Herein lies a problem. It seemed to me that many of the homeward bound may never consider that this region is under constant pressure to provide and sustain the “holiday lifestyle” they, quite possibly, take for granted. On the other hand I hoped I was wrong, and that my call in the article Back to the future asking Victorians to contact their state MPs and lobby them to introduce measures to preserve this region would happen.
Voters in this region alone cannot bring about change or help all MPs appreciate the significance of this region’s distinctive ecosystem, or thwart those seeking to abuse it for commercial gain. We need everyone’s support to ensure that Western Port becomes part of the political agenda, for its future depends on it.
Leaving the hazardous journey along the Monash freeway to the competent bus driver, I sat back and wondered if Matt had surreptitiously sent me a message on his Chat with Matt YouTube channel; I checked my mobile. Not one of the seven presentations to camera mentioned Western Port or the region – it seems my question has gone astray.

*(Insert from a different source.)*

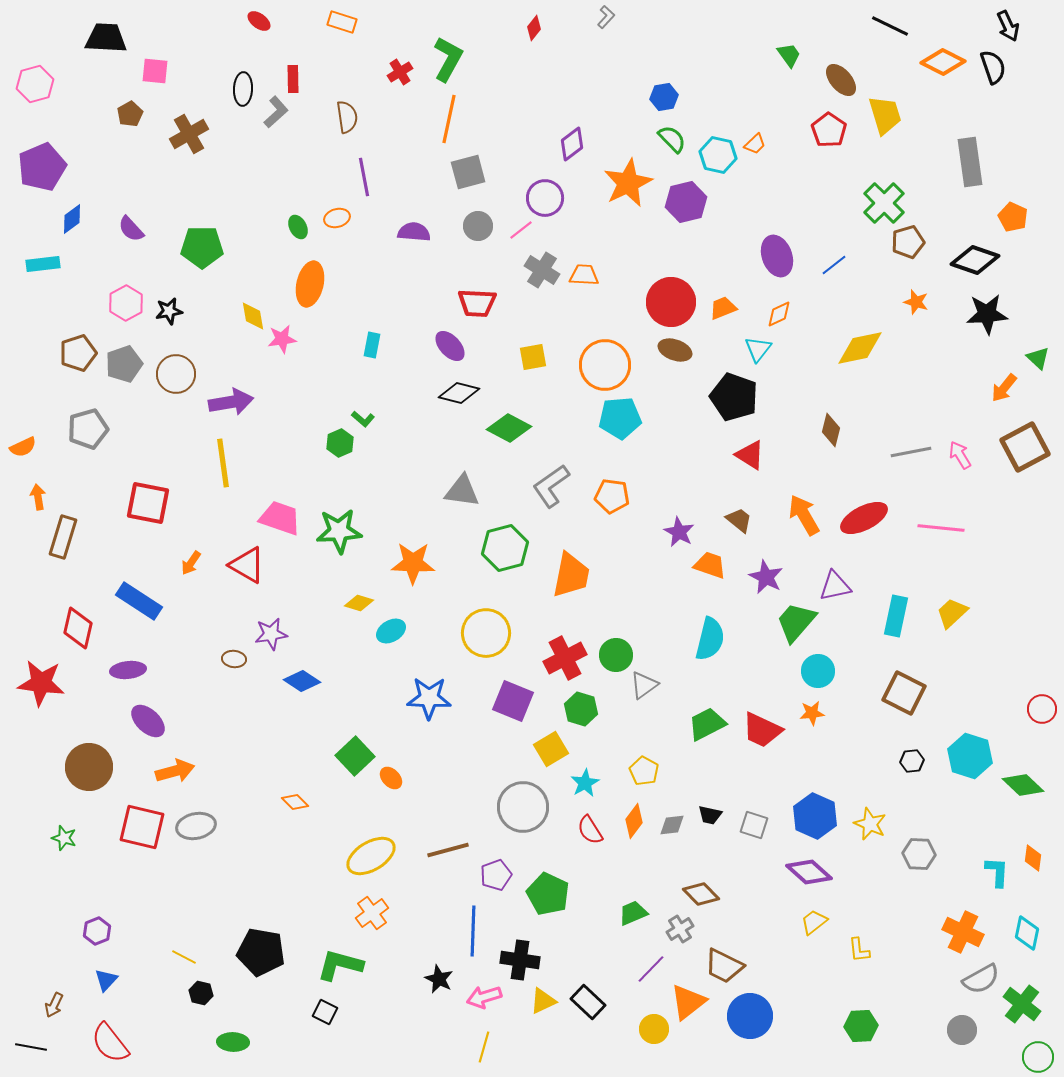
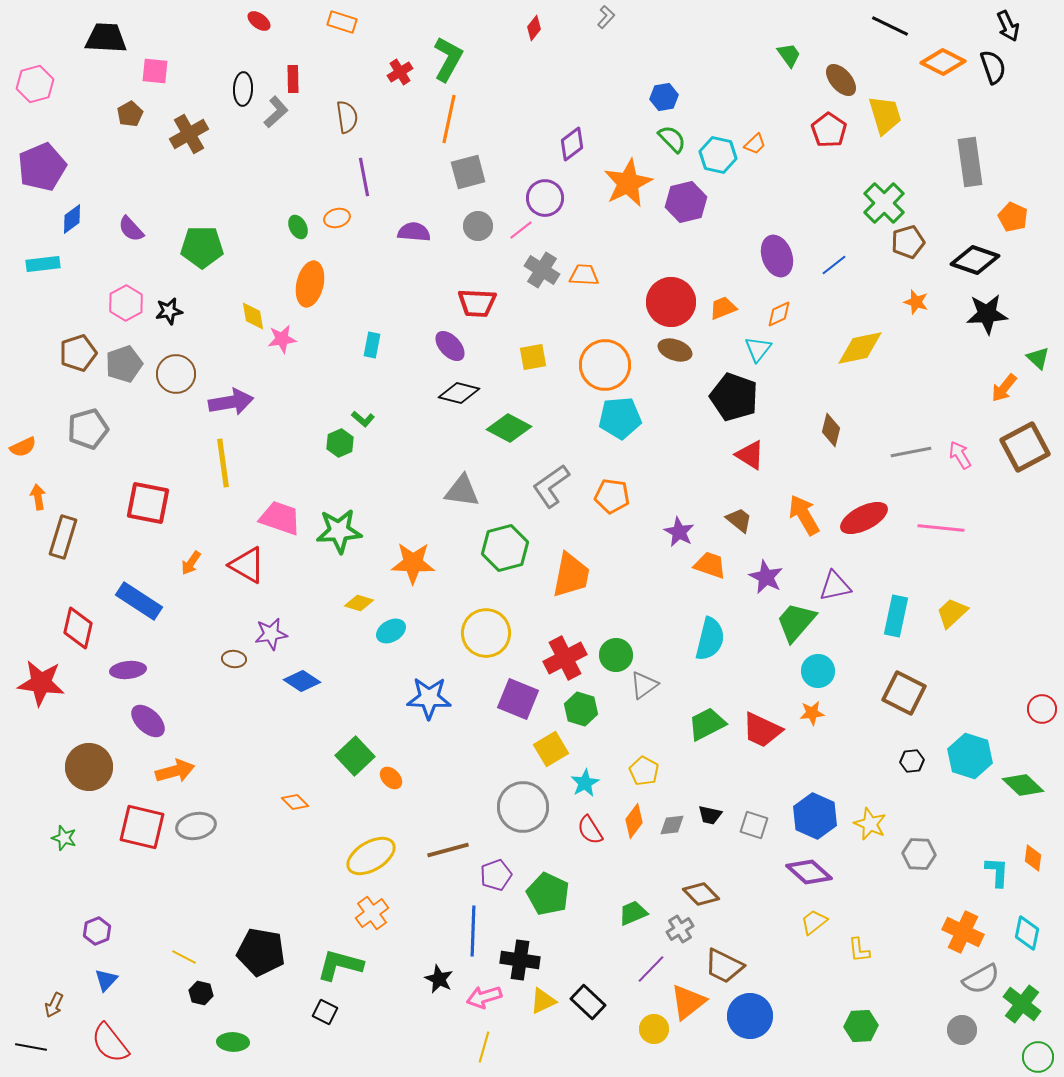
purple square at (513, 701): moved 5 px right, 2 px up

Speaking of disappointments, my football team lost that day – it was indeed a long journey back from the MCG, but it gave me time to consider the run-up to the election and the local candidates at this stage.
The Legislative Assembly electorates that take in the councils of Mornington Peninsula Shire, City of Casey, Cardinia Shire Council and Bass Coast Shire Council, are:
- Nepean: held by Chris Brayne (Australian Labor Party). Sam Groth is the endorsed Liberal candidate.
- Mornington: held by David Morris (Liberal). Chris Crewther will stand as the endorsed Liberal candidate.
- Hastings: held by Neale Burgess (Liberal). Briony Hutton will stand as the endorsed Liberal candidate.
- Bass: held by Jordan Crugnale (ALP). Aaron Brown is the endorsed Liberal candidate. Brett Tessari is the endorsed Nationals candidate. Jeni Jobe is standing as an Independent.
Chris Brayne and Neale Burgess acknowledged my earlier emails. David Morris was supportive of the Western Port Strategic Management Plan concept.
Jordan Crugnale, from the outset, has encouraged my advocacy for Western Port and within the bounds of her party’s policy, has shown she shares the concerns of those who want to preserve Western Port and its hinterland.
Of the newly endorsed Liberal and Nationals candidates, Chris Crewther has indicated the issues relating to Western Port are pertinent to the Peninsula and the wider region. The others are still to respond.
Jeni Jobe says her policies are based on local issues, community values and strategic future planning.
Now on the last leg of my journey in the local bus from the Bass Highway to home, I thought of one last message.
All candidates across Victoria, thanks to the events demonstrated by the federal election, are on notice that the voters are no longer passive bystanders. They are: armed with facts and figures about climate change and renewable energy; aware of what needs to be done to manage our economy and preserve the environment; and no longer beholden to traditional voting patterns.
Makes you wonder how the candidates will handle this as they venture onto the hustings. They’ll need to be on their toes as they walk the “political plank”.
I hope you’ll be there to prod them and help them understand that a nature-based circular economy is the key to this region’s future.